The answer is even MORE likely to be YES if they are learning on a real, quality instrument that helps them sound and feel good while playing it!

A beginning piano student needs a good instrument just as much as an older student who has been playing for several years.  Beginning skills and habits last a lifetime!

But pianos are expensive - I'm not sure I can afford it!

There are many types and sizes of upright pianos and grand pianos in a wide range of prices to fit many needs. You definitely don't need a brand-new grand piano to get a quality instrument!  

Start by looking at used and refurbished upright pianos for lower, affordable prices.

(Just please promise to stay away from the Craigslist "free" pianos!  

They're often free for a reason ... and if you don't know what you're looking for, you may get stuck with a dud.)

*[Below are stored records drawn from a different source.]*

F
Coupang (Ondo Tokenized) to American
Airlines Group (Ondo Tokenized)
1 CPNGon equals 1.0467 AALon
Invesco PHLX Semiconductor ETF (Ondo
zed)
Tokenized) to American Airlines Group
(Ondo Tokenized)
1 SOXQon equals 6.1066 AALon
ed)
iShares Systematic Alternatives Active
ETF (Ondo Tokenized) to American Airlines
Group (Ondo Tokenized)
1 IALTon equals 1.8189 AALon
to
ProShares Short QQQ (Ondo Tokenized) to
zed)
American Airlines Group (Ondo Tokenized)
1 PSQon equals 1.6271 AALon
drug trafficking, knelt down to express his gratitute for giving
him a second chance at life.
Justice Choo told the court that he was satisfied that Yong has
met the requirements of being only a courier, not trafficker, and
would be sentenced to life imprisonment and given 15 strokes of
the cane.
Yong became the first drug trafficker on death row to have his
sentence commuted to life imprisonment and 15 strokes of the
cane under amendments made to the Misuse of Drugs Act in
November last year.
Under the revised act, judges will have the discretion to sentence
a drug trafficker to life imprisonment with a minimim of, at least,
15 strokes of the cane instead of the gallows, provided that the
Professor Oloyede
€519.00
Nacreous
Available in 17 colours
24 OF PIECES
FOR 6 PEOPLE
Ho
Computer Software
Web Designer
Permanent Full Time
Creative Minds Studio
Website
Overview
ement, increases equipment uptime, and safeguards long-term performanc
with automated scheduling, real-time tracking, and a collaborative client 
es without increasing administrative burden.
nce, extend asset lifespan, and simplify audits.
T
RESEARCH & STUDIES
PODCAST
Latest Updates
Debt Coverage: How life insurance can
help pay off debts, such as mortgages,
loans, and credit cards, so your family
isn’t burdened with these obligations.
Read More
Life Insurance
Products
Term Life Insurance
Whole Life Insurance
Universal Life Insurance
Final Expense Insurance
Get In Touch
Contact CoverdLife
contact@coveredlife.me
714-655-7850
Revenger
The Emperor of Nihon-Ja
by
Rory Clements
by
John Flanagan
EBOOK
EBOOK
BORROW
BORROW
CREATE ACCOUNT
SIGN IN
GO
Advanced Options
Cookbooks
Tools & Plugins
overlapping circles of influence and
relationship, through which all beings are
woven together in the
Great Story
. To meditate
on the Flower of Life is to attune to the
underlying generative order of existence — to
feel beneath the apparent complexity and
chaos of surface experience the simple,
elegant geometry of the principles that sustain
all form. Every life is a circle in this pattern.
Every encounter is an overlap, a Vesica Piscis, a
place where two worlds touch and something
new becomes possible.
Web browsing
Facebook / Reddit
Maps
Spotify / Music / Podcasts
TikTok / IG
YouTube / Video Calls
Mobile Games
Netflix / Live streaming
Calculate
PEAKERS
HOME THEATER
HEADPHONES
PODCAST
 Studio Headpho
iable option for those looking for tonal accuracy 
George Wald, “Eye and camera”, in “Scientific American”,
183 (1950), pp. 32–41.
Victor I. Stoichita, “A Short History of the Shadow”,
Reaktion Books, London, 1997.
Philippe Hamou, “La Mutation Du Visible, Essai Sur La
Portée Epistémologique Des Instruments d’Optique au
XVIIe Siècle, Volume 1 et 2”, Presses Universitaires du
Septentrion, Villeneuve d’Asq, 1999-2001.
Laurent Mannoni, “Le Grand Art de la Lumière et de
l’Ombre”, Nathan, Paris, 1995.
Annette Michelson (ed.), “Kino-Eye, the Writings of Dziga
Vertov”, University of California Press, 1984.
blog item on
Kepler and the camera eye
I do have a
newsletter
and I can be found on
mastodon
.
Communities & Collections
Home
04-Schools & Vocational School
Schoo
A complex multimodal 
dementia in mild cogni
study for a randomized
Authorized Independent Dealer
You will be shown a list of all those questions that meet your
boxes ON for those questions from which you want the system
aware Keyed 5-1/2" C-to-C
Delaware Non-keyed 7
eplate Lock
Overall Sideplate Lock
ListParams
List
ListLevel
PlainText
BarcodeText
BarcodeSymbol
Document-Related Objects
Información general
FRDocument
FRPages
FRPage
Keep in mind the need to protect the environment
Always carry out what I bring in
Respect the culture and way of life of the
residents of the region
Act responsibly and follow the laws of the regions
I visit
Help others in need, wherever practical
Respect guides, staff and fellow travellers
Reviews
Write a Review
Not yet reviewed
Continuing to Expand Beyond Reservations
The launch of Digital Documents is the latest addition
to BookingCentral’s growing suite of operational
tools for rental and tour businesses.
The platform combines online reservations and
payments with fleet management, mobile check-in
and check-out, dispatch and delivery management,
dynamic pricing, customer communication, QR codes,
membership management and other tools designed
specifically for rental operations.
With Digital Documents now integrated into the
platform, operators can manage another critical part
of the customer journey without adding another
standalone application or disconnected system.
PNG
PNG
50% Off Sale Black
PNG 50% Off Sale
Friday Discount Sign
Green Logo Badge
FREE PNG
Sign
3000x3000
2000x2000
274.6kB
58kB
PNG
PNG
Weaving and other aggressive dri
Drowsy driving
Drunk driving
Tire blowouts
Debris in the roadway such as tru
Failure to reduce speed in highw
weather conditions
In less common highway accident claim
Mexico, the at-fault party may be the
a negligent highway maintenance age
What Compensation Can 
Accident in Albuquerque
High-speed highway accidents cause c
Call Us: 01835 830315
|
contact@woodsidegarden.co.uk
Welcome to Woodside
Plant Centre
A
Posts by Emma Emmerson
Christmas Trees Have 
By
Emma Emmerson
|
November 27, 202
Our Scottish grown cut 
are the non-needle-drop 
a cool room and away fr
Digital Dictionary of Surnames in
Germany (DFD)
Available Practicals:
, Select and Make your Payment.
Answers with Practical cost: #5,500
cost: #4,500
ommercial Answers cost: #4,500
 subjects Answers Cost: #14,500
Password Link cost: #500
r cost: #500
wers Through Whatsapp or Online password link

I don't think I have space!  How much room will it take up?

Did you know: upright pianos are generally the SAME width and depth as a full size digital keyboard?  

It's true!  The only real difference is height (up to about 52").  

So, if you're concerned about space, and thought you only had room for a digital piano because it was smaller:  

the good news is, you can almost certainly fit an upright piano in the same space, and for close to the same price!

How do I know what kind of instrument I should get?

Start out at the Piano Buyer website for tons of educational "how-to" articles & tips for piano shopping,

plus links for local dealers and offers.

TIP:  If you're not ready to commit to piano ownership, consider renting, or rent-to-own. 

Many piano dealers have these helpful options (see below).

I'm more than happy to advise you and give you references!  

Please send me your questions.


Here are some local businesses to check out for options:

Falcetti Pianos (in Natick)

Williams Piano Shop  (in Brookline)


Steinway & Sons


Roger's Piano  (in Natick)


East Cambridge Piano


Piano Rentals of Boston (Allston Piano Moving Co.)


Darrell's Music Hall  (Nashua, NH)


Do you already have a piano?  

Fantastic!  Now, be sure to keep it in good shape!  

Just like you would change the oil in your car regularly, a piano needs regular tunings to maintain correct pitch and quality of sound.  It's an important - and EASY - thing to do!

You should set up a schedule to have your piano technician come TWICE a year - I recommend at the change of seasons:  Summer/Fall and then again for Winter/Spring.


Looking for a piano technician?

Visit the Piano Technician's Guild website, and search for a certified, professional technician in your zip code area.

You'll also find other helpful tips on how to properly take care of your instrument, advice for buying a piano, and fun educational tools.